Sea of Cortez Diving at DiversInnMX

There is something special that happens in Baja in September.

The pace softens a little. The water settles. Summer has done its work, and by early fall the Sea of Cortez feels almost impossibly inviting. The water temperature hovers in that wonderful range where many divers climb back on the boat and say the same thing:

“It felt like bathwater.”

Year after year at DiversInnMX, September becomes one of those months we quietly look forward to. Visibility is often beautiful, marine life remains active, and the warm water creates conditions that simply allow divers to relax. And relaxed divers tend to become better divers.

That matters more than people realize—especially when photography enters the picture.

Most people sign up for underwater photography because they want better photos. We understand that completely. We all have that moment. You come back from an unforgettable Baja dive with sea lions dancing through shafts of light, schools of fish shifting around rocky reefs, or a creature so unexpected you cannot wait to share it with family back home.

Then you open your images later.

And somehow what you captured doesn’t quite match what you experienced.

The color feels different. The movement isn’t there. The magic feels smaller somehow.

We’ve watched divers experience this over and over through the years, and we’ve also watched something else happen. Divers arrive wanting stronger photographs and leave with something they never expected.

They begin seeing underwater differently.

Photography changes your pace. It teaches patience. It changes how you move through the water. Instead of swimming past everything, you begin noticing details. You watch light differently. You start anticipating behavior. You learn when to pause rather than chase.

You become more observant.

And often, you become a better diver.

That is exactly why we designed our upcoming Underwater Photography Workshop as more than a few dives with cameras attached.

At DiversInnMX, we love small groups because they allow us to create experiences that feel personal rather than crowded.
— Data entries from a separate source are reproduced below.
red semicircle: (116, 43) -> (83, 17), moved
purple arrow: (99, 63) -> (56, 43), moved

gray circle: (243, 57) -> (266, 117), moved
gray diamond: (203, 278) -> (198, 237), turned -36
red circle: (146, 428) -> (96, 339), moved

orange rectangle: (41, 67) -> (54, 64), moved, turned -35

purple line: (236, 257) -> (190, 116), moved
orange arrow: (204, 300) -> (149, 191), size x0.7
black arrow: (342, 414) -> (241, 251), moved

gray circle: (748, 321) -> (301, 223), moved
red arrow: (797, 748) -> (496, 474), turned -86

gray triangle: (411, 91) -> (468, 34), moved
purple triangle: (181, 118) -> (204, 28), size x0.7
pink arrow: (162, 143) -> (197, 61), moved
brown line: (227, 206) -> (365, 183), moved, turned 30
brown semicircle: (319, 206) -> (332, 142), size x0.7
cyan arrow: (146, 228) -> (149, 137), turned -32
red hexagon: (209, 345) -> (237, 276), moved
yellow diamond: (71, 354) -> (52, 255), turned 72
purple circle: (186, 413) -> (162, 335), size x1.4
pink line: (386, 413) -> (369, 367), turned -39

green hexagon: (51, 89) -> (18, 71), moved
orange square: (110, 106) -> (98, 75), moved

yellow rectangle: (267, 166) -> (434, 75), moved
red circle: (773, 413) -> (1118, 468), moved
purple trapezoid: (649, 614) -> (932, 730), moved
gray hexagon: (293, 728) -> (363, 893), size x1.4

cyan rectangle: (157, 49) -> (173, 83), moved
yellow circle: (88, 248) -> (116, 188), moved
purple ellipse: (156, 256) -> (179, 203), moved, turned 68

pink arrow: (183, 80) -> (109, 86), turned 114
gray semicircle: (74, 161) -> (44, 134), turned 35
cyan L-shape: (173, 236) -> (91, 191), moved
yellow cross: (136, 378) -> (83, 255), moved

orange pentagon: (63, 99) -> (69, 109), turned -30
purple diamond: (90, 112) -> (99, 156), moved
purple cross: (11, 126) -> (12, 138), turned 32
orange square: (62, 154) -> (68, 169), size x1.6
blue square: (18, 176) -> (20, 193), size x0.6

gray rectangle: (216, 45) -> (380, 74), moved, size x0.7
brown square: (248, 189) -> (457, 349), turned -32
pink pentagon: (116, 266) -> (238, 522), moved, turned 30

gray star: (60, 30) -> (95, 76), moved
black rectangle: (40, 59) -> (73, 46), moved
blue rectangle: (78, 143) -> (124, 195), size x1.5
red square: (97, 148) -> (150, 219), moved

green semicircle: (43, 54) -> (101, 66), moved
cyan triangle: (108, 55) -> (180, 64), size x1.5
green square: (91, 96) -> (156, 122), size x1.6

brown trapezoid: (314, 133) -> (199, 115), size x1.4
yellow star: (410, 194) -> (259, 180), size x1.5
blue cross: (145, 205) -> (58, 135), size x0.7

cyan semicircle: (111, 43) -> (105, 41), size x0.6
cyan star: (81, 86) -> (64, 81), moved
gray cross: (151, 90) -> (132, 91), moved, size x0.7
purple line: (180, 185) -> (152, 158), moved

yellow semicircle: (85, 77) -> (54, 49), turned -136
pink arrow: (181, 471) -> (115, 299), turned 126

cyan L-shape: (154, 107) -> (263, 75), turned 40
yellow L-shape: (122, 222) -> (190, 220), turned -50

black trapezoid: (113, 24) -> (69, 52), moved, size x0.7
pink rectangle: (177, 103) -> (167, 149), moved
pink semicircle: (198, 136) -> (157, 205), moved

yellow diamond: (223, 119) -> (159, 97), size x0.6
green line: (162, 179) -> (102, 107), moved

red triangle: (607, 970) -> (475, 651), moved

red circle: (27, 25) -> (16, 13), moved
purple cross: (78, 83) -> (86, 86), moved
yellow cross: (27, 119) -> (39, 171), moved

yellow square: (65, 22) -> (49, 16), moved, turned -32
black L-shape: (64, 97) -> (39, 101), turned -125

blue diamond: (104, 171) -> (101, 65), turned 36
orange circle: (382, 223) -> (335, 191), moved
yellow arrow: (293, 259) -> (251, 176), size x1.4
We intentionally limit this workshop to only eight divers because underwater photography is not something you learn by sitting through presentations and hoping information sticks.

You learn underwater.

You learn by practicing buoyancy, refining skills, reviewing images, and returning to the water to try again.

Learn it. Dive it. Review it. Repeat.

For four immersive days, divers will work alongside underwater photographer Chris Nonell through classroom sessions, pool refinement work, two open-water dives each day, and evening image reviews where everyone gathers together to look at what worked—and what changed.

And Baja itself becomes part of the classroom.

The Sea of Cortez has always had a way of surprising people. Jacques Cousteau famously called it the world’s aquarium for good reason. Around La Paz, no two days underwater feel exactly the same. One dive may bring dramatic schooling fish and changing light while another offers tiny macro subjects hiding quietly among the reefs. The diversity creates endless opportunities to practice both technical skill and creative vision.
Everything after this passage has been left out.